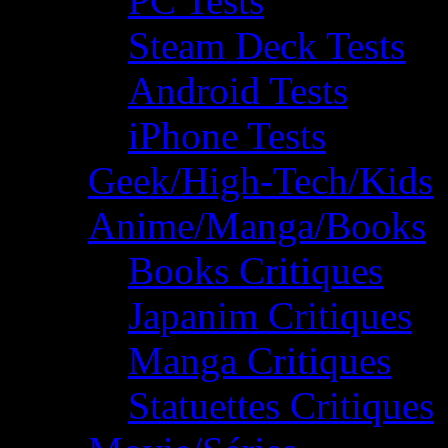
PC Tests
Steam Deck Tests
Android Tests
iPhone Tests
Geek/High-Tech/Kids
Anime/Manga/Books
Books Critiques
Japanim Critiques
Manga Critiques
Statuettes Critiques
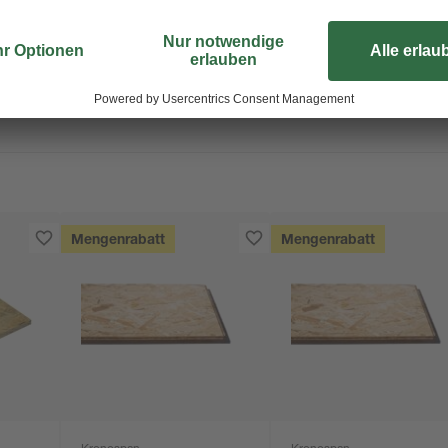
Mengenrabatt
Mengenrabatt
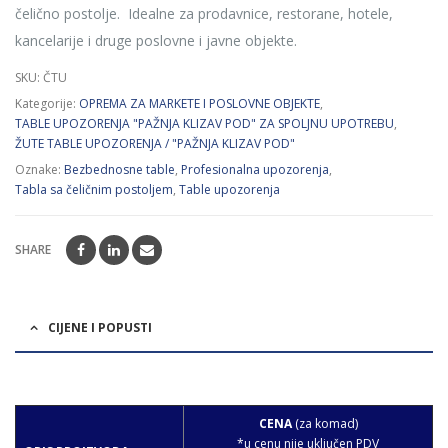
čelično postolje. Idealne za prodavnice, restorane, hotele,
kancelarije i druge poslovne i javne objekte.
SKU:
ČTU
Kategorije:
OPREMA ZA MARKETE I POSLOVNE OBJEKTE
,
TABLE UPOZORENJA "PAŽNJA KLIZAV POD" ZA SPOLJNU UPOTREBU
,
ŽUTE TABLE UPOZORENJA / "PAŽNJA KLIZAV POD"
Oznake:
Bezbednosne table
,
Profesionalna upozorenja
,
Tabla sa čeličnim postoljem
,
Table upozorenja
SHARE
CIJENE I POPUSTI
CENA
(za komad)
*u cenu nije uključen PDV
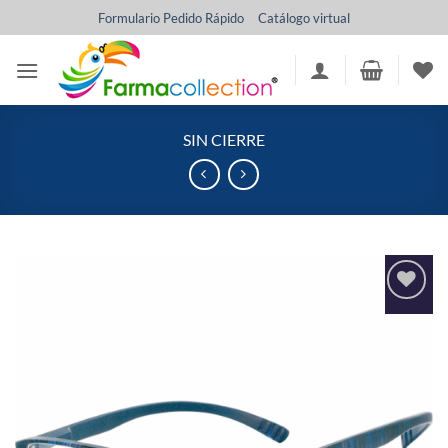
Saltar
Formulario Pedido Rápido
Catálogo virtual
al
contenido
SIN CIERRE
Añadir
a la
lista
de
deseos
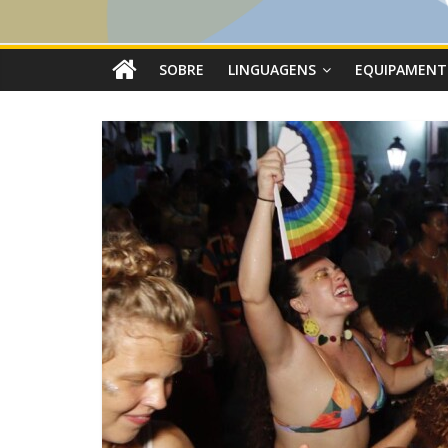
SOBRE
LINGUAGENS
EQUIPAMENT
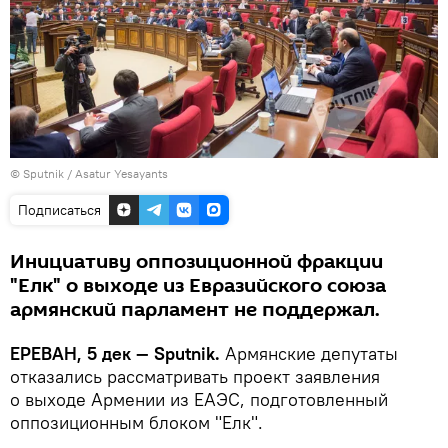
© Sputnik / Asatur Yesayants
Подписаться
Инициативу оппозиционной фракции
"Елк" о выходе из Евразийского союза
армянский парламент не поддержал.
ЕРЕВАН, 5 дек — Sputnik.
Армянские депутаты
отказались рассматривать проект заявления
о выходе Армении из ЕАЭС, подготовленный
оппозиционным блоком "Елк".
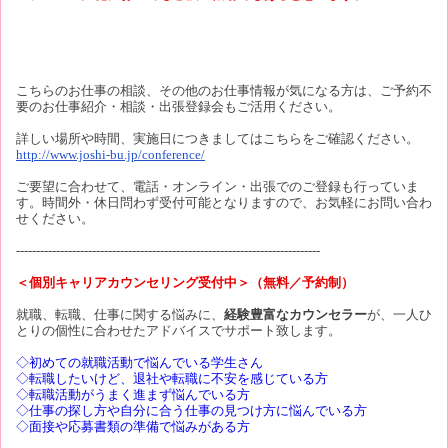
こちらのお仕事の相談、その他のお仕事情報が気になる方は、ご予約不
要のお仕事紹介・相談・出張登録会もご活用ください。
詳しい場所や時間、実施日につきましてはこちらをご確認ください。
http://www.joshi-bu.jp/conference/
ご要望に合わせて、電話・オンライン・出張でのご登録も行っていま
す。時間外・休日問わず受付可能となりますので、お気軽にお問い合わ
せください。
----------------------------------------------------------------------------
＜個別キャリアカウンセリング受付中＞（無料／予約制）
就職、転職、仕事に関する悩みに、
経験豊富なカウンセラー
が、一人ひ
とりの個性に合わせたアドバイスでサポート致します。
◇初めての就職活動で悩んでいる学生さん
◇転職したいけど、退社や転職に不安を感じている方
◇転職活動がうまく進まず悩んでいる方
◇仕事の探し方や自分に合う仕事の見つけ方に悩んでいる方
◇面接や応募書類の準備で悩みがある方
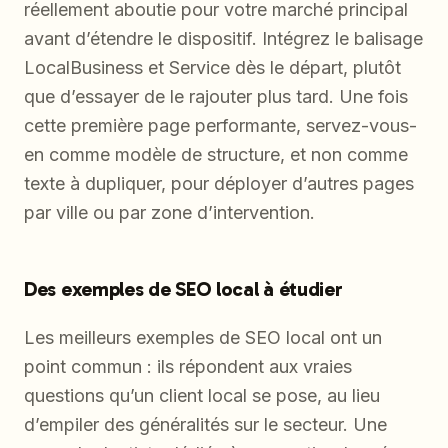
réellement aboutie pour votre marché principal
avant d’étendre le dispositif. Intégrez le balisage
LocalBusiness et Service dès le départ, plutôt
que d’essayer de le rajouter plus tard. Une fois
cette première page performante, servez-vous-
en comme modèle de structure, et non comme
texte à dupliquer, pour déployer d’autres pages
par ville ou par zone d’intervention.
Des exemples de SEO local à étudier
Les meilleurs exemples de SEO local ont un
point commun : ils répondent aux vraies
questions qu’un client local se pose, au lieu
d’empiler des généralités sur le secteur. Une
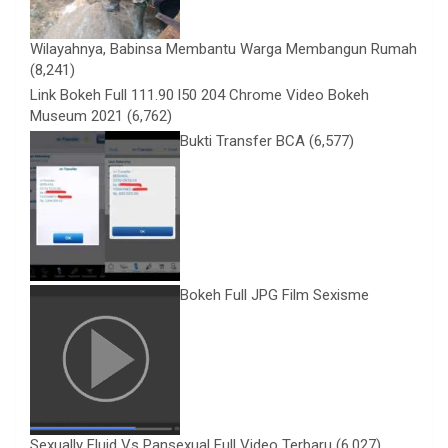
Wilayahnya, Babinsa Membantu Warga Membangun Rumah
(8,241)
Link Bokeh Full 111.90 l50 204 Chrome Video Bokeh
Museum 2021
(6,762)
Bukti Transfer BCA
(6,577)
Bokeh Full JPG Film Sexisme
Sexually Fluid Vs Pansexual Full Video Terbaru
(6,027)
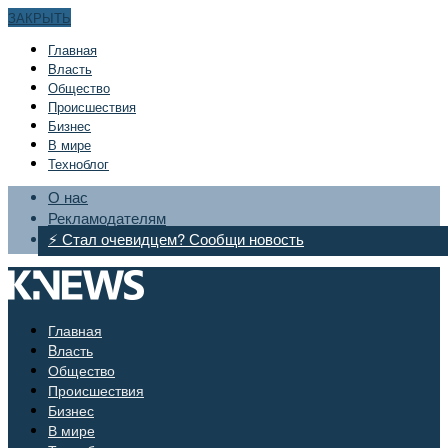
ЗАКРЫТЬ
Главная
Bласть
Общество
Происшествия
Бизнес
В мире
Техноблог
О нас
Рекламодателям
⚡ Стал очевидцем? Сообщи новость
Главная
Bласть
Общество
Происшествия
Бизнес
В мире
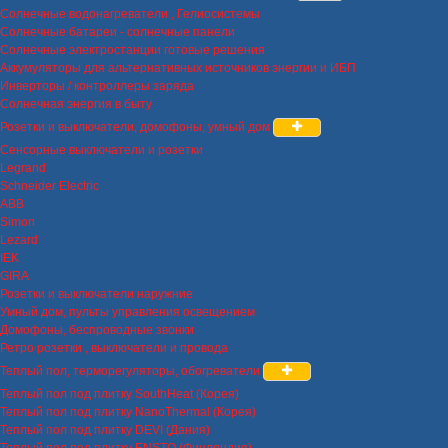
Солнечные водонагреватели , Гелиосистемы
Солнечные батареи - солнечные панели
Солнечные электростанции готовые решения
Аккумуляторы для альтернативных источников энергии и ИБП
Инверторы / контроллеры заряда
Солнечная энергия в быту
Розетки и выключатели, домофоны, умный дом
Сенсорные выключатели и розетки
Legrand
Schneider Electric
ABB
Simon
Lezard
IEK
GIRA
Розетки и выключатели наружние
Умный дом, пульты управления освещением
Домофоны, беспроводные звонки
Ретро розетки , выключатели и провода
Теплый пол, терморегуляторы, обогреватели
Теплый пол под плитку SouthHeat (Корея)
Теплый пол под плитку NanoThermal (Корея)
Теплый пол под плитку DEVI (Дания)
Теплый пол под плитку ENSTO (Финляндия)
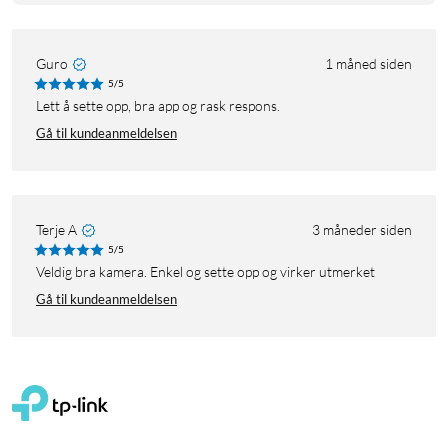
Guro
1 måned siden
5/5
Lett å sette opp, bra app og rask respons.
Gå til kundeanmeldelsen
Terje A
3 måneder siden
5/5
Veldig bra kamera. Enkel og sette opp og virker utmerket
Gå til kundeanmeldelsen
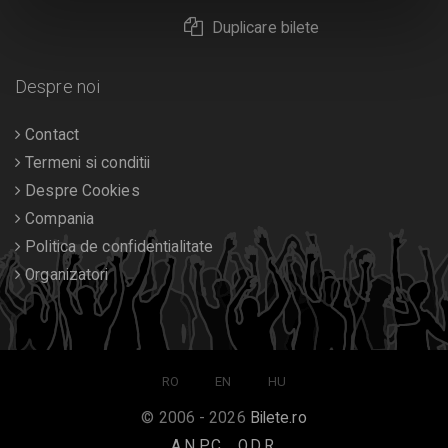
Duplicare bilete
Despre noi
Contact
Termeni si conditii
Despre Cookies
Compania
Politica de confidentialitate
Organizatori
RO
EN
HU
© 2006 - 2026
Bilete.ro
A.N.P.C.
O.D.R.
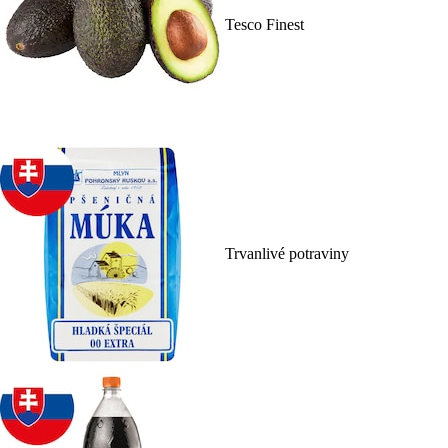
Tesco Finest
Trvanlivé potraviny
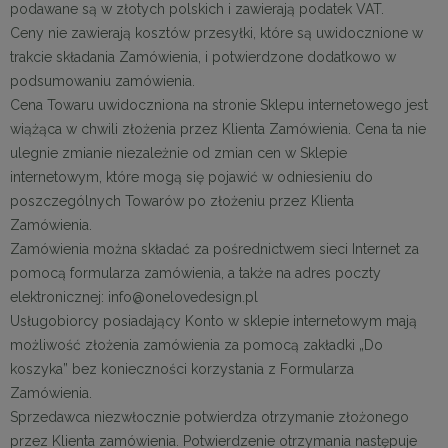
podawane są w złotych polskich i zawierają podatek VAT.
Ceny nie zawierają kosztów przesyłki, które są uwidocznione w
trakcie składania Zamówienia, i potwierdzone dodatkowo w
podsumowaniu zamówienia.
Cena Towaru uwidoczniona na stronie Sklepu internetowego jest
wiążąca w chwili złożenia przez Klienta Zamówienia. Cena ta nie
ulegnie zmianie niezależnie od zmian cen w Sklepie
internetowym, które mogą się pojawić w odniesieniu do
poszczególnych Towarów po złożeniu przez Klienta
Zamówienia.
Zamówienia można składać za pośrednictwem sieci Internet za
pomocą formularza zamówienia, a także na adres poczty
elektronicznej: info@onelovedesign.pl
Usługobiorcy posiadający Konto w sklepie internetowym mają
możliwość złożenia zamówienia za pomocą zakładki „Do
koszyka” bez konieczności korzystania z Formularza
Zamówienia.
Sprzedawca niezwłocznie potwierdza otrzymanie złożonego
przez Klienta zamówienia. Potwierdzenie otrzymania następuje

====================

What lines above contain the string "плитку"? Copy all of them.

Exercise answer
Теплый пол под плитку SouthHeat (Корея)
Теплый пол под плитку NanoThermal (Корея)
Теплый пол под плитку DEVI (Дания)
Теплый пол под плитку ENSTO (Финляндия)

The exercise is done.